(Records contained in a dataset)
* * * * *

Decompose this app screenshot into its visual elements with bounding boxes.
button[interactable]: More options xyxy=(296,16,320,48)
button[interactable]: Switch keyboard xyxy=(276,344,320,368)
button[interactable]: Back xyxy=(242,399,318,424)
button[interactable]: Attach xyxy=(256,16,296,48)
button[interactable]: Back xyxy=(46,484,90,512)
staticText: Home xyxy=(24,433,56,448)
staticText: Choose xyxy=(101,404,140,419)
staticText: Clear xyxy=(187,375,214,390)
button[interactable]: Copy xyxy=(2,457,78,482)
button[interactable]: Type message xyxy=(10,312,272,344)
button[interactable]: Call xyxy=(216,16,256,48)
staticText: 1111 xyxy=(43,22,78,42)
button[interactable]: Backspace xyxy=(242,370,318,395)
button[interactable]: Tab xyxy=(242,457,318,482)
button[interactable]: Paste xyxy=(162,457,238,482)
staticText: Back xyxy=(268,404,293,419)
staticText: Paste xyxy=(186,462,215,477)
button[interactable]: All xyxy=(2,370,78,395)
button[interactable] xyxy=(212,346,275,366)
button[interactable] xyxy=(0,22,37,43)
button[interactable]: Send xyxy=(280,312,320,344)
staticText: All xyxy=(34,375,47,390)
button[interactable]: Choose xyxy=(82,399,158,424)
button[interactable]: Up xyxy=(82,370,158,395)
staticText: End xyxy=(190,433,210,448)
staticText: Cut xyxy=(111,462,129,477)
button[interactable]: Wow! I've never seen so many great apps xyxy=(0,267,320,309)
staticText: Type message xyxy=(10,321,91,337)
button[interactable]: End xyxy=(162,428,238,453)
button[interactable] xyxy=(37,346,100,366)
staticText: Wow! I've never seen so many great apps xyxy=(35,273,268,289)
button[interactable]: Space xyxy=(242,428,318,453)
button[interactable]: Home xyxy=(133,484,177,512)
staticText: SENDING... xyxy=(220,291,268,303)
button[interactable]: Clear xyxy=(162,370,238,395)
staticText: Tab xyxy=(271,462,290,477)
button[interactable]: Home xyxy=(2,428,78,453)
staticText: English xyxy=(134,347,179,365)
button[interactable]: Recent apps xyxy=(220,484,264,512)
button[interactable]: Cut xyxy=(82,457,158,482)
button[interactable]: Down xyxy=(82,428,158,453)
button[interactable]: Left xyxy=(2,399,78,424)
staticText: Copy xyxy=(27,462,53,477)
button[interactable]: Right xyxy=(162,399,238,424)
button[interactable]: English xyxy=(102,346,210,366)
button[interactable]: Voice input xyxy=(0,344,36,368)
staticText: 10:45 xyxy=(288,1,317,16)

* * * * *

— PROBLEM TO SOLVE —
Go through the data and return each line where the word "many" appears.

— OUTPUT OF THE TASK —
button[interactable]: Wow! I've never seen so many great apps xyxy=(0,267,320,309)
staticText: Wow! I've never seen so many great apps xyxy=(35,273,268,289)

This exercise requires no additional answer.